Provided information Block Start

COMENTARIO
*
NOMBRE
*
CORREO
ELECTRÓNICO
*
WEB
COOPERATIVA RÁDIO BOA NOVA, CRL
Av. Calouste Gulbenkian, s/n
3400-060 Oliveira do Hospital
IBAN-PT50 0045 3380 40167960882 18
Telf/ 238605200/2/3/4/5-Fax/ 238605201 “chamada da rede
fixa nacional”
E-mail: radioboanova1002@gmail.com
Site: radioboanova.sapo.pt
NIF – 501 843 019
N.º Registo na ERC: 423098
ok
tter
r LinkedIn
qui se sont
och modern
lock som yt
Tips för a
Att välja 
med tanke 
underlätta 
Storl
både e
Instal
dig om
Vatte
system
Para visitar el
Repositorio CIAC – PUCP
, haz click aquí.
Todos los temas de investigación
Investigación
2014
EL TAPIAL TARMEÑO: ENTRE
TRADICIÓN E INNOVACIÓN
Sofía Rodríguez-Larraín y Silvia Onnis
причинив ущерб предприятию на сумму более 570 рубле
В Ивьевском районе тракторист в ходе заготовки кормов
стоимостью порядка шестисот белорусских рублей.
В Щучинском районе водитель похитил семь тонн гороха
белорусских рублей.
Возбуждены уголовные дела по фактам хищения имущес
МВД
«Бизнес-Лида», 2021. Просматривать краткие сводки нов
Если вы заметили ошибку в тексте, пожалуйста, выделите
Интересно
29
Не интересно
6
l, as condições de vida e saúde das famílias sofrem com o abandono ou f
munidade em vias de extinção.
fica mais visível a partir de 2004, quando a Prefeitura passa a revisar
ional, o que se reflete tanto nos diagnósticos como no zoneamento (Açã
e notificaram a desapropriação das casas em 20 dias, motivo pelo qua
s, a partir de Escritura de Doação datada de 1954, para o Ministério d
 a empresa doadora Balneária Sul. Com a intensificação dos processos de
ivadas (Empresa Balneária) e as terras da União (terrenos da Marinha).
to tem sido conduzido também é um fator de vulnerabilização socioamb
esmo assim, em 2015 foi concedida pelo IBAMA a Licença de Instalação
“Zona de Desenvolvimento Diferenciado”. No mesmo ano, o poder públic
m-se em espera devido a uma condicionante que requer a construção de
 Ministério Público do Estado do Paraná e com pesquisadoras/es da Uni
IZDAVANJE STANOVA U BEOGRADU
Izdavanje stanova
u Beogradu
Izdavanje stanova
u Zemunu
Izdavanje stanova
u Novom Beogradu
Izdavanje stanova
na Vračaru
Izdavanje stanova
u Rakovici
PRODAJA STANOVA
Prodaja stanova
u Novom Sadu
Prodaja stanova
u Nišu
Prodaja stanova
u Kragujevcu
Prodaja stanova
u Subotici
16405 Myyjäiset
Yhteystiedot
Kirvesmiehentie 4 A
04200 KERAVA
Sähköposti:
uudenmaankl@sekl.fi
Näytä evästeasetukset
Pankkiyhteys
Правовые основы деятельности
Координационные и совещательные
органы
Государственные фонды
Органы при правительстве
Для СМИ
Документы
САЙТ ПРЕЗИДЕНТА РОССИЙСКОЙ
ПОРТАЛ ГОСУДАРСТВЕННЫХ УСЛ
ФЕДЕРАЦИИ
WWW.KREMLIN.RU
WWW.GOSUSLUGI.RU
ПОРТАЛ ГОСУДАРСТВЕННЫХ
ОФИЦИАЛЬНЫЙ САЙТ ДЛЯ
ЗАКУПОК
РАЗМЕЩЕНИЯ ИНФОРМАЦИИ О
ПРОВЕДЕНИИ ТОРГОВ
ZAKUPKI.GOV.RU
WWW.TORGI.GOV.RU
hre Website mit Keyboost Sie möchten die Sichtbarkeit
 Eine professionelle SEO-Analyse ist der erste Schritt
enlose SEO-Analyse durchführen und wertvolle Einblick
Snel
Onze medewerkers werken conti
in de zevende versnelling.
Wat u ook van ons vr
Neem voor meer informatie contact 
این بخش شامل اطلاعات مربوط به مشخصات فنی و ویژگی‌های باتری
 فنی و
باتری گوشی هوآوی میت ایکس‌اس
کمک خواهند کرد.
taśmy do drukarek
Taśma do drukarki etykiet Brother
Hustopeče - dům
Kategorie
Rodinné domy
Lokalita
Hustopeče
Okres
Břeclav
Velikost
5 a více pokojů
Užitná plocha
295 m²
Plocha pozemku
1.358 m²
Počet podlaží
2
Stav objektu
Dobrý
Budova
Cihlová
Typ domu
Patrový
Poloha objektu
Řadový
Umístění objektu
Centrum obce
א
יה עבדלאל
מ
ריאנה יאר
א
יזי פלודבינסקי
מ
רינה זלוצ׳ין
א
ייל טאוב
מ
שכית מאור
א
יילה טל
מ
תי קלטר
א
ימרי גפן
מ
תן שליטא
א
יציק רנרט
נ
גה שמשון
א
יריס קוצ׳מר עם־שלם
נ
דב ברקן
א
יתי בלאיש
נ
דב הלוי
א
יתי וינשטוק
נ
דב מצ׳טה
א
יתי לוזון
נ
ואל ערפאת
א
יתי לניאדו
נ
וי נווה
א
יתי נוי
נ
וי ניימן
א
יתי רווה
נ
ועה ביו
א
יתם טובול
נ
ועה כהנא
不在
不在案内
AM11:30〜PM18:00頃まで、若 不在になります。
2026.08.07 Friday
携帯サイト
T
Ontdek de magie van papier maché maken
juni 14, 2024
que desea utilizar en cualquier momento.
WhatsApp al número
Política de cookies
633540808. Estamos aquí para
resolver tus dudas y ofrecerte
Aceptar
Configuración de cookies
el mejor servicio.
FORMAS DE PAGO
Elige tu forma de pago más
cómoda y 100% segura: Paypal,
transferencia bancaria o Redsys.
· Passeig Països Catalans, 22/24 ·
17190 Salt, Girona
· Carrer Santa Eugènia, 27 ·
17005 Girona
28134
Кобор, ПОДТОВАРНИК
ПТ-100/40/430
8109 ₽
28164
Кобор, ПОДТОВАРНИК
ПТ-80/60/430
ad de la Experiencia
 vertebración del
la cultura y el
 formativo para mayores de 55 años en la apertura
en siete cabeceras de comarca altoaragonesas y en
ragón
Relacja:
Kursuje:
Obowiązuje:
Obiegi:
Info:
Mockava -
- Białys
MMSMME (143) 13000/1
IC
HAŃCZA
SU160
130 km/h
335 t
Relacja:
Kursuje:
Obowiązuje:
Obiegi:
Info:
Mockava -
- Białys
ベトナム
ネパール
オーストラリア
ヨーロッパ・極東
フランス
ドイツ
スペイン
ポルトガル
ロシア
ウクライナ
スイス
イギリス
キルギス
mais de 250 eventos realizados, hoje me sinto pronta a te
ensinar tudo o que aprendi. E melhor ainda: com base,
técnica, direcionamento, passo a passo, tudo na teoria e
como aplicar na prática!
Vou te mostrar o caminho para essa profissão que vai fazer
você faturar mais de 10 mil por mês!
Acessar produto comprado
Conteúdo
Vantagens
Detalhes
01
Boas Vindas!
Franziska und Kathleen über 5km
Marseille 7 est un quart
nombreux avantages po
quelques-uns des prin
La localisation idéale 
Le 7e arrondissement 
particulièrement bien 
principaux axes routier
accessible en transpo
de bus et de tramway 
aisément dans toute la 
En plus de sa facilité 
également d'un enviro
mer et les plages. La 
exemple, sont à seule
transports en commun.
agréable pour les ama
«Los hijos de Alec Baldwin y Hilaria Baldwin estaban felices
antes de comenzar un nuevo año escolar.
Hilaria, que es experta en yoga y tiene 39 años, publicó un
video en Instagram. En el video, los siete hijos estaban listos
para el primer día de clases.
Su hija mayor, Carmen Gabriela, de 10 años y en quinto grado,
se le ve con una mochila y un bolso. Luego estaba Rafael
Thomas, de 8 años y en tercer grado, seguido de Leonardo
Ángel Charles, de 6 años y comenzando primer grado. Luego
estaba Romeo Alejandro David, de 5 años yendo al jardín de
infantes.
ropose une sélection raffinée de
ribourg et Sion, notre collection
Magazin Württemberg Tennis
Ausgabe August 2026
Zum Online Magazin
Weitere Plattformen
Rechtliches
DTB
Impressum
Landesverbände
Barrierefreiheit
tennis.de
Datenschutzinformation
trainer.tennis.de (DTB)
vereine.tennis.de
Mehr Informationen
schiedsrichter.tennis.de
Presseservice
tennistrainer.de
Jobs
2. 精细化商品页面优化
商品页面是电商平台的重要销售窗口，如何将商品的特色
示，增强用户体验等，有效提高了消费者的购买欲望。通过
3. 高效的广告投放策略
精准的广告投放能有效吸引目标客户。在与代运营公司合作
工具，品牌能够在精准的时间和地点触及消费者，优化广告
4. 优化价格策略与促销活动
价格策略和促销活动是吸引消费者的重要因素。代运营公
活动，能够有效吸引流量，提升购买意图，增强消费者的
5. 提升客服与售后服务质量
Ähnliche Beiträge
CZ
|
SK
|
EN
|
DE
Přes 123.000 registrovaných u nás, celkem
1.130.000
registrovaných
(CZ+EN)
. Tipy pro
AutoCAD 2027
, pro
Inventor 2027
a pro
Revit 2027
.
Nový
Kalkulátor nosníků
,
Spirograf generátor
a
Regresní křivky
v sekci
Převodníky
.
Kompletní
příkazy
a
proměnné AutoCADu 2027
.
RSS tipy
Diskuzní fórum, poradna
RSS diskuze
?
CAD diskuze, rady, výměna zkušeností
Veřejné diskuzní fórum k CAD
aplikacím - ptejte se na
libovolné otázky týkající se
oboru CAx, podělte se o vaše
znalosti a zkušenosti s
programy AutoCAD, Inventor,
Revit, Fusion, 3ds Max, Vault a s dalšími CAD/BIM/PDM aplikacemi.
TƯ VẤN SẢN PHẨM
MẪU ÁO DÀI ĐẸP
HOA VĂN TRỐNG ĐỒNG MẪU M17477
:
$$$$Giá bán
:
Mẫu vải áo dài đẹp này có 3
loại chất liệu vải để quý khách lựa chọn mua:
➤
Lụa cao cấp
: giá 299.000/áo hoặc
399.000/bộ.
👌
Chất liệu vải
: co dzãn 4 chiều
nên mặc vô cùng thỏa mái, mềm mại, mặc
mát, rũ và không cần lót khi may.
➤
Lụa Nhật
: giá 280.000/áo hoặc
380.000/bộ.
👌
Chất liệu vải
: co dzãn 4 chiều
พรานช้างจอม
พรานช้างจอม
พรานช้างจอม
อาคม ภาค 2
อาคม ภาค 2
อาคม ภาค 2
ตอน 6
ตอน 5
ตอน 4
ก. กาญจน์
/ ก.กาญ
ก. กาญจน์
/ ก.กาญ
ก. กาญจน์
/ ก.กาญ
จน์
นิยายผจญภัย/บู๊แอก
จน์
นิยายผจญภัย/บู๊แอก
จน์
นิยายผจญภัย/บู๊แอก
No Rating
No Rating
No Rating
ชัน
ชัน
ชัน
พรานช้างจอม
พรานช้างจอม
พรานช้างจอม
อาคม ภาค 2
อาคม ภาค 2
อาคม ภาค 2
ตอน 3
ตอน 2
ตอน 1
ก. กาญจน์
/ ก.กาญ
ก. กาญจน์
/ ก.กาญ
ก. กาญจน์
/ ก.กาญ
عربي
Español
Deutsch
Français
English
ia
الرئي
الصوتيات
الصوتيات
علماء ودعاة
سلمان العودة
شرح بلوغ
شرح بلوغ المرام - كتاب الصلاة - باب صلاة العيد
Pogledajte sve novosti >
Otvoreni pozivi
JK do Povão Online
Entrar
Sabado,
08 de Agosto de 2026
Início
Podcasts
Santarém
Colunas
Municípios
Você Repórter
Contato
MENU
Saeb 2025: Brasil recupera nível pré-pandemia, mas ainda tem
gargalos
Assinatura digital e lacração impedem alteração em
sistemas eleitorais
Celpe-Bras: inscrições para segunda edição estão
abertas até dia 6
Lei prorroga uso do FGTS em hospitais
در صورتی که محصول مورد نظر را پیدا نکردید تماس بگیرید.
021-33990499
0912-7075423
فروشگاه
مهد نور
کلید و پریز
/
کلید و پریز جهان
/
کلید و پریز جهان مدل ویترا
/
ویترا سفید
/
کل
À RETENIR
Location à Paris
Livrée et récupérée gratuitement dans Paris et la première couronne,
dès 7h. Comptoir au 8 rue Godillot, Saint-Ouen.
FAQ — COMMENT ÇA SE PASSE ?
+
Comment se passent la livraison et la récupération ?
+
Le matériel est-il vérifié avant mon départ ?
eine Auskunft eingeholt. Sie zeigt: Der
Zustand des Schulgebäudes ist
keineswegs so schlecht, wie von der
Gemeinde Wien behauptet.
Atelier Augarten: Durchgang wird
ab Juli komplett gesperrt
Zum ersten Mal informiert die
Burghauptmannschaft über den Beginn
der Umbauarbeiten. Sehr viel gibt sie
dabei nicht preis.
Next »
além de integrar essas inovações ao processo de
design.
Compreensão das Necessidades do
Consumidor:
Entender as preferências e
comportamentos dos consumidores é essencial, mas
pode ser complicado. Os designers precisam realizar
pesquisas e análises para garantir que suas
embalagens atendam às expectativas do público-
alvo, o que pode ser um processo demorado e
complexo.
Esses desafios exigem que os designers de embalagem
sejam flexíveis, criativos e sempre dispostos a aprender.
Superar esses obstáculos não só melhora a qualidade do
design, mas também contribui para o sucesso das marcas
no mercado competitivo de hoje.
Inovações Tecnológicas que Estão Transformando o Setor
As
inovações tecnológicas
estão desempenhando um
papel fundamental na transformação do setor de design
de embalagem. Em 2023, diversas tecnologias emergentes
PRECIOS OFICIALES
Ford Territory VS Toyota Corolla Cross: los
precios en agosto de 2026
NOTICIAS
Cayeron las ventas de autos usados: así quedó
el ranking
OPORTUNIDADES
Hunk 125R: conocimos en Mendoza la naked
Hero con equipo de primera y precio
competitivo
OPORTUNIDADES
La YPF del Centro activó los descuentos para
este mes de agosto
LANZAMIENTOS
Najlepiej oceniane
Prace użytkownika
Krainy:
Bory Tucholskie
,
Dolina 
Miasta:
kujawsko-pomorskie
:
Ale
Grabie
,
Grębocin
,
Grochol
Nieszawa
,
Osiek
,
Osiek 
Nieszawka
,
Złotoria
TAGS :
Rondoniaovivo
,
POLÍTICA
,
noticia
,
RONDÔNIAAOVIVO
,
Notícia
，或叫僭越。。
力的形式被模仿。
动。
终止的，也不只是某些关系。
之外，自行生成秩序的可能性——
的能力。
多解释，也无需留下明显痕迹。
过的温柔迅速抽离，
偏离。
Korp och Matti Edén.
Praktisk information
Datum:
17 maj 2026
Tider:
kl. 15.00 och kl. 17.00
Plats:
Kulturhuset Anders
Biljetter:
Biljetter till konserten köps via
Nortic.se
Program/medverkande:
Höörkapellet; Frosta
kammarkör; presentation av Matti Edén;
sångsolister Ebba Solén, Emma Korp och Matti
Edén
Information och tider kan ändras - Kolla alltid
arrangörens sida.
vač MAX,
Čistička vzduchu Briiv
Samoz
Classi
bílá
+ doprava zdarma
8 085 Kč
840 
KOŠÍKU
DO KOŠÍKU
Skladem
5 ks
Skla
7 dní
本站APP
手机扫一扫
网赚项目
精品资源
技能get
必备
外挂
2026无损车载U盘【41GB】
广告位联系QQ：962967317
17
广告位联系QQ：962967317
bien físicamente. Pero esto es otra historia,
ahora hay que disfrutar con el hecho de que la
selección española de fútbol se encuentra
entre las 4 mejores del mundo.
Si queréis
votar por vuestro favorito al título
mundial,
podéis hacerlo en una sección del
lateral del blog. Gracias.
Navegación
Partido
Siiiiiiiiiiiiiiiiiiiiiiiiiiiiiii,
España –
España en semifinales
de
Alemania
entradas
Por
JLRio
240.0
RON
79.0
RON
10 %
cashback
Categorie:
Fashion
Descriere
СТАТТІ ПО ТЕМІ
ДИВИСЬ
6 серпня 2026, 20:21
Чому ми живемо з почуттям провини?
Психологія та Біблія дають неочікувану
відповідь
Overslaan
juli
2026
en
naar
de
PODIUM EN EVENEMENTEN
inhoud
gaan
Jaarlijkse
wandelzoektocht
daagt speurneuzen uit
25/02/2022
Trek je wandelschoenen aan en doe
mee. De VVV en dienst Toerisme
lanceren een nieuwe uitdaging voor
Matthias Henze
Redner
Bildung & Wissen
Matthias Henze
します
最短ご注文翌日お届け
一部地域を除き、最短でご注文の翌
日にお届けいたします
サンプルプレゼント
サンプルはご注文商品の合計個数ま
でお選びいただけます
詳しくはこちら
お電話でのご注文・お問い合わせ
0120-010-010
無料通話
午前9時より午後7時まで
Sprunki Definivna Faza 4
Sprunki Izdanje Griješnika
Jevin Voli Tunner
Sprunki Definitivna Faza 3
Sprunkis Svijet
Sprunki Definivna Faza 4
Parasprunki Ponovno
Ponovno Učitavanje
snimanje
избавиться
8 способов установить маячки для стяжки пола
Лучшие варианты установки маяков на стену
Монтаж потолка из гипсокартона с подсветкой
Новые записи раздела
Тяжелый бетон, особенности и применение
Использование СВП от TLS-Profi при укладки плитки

Provided information Block End

Restate, please, word for word the span of records running from the first line to the line bearing "ional, o que", both included, and nothing outside it.

COMENTARIO
*
NOMBRE
*
CORREO
ELECTRÓNICO
*
WEB
COOPERATIVA RÁDIO BOA NOVA, CRL
Av. Calouste Gulbenkian, s/n
3400-060 Oliveira do Hospital
IBAN-PT50 0045 3380 40167960882 18
Telf/ 238605200/2/3/4/5-Fax/ 238605201 “chamada da rede
fixa nacional”
E-mail: radioboanova1002@gmail.com
Site: radioboanova.sapo.pt
NIF – 501 843 019
N.º Registo na ERC: 423098
ok
tter
r LinkedIn
qui se sont
och modern
lock som yt
Tips för a
Att välja 
med tanke 
underlätta 
Storl
både e
Instal
dig om
Vatte
system
Para visitar el
Repositorio CIAC – PUCP
, haz click aquí.
Todos los temas de investigación
Investigación
2014
EL TAPIAL TARMEÑO: ENTRE
TRADICIÓN E INNOVACIÓN
Sofía Rodríguez-Larraín y Silvia Onnis
причинив ущерб предприятию на сумму более 570 рубле
В Ивьевском районе тракторист в ходе заготовки кормов
стоимостью порядка шестисот белорусских рублей.
В Щучинском районе водитель похитил семь тонн гороха
белорусских рублей.
Возбуждены уголовные дела по фактам хищения имущес
МВД
«Бизнес-Лида», 2021. Просматривать краткие сводки нов
Если вы заметили ошибку в тексте, пожалуйста, выделите
Интересно
29
Не интересно
6
l, as condições de vida e saúde das famílias sofrem com o abandono ou f
munidade em vias de extinção.
fica mais visível a partir de 2004, quando a Prefeitura passa a revisar
ional, o que se reflete tanto nos diagnósticos como no zoneamento (Açã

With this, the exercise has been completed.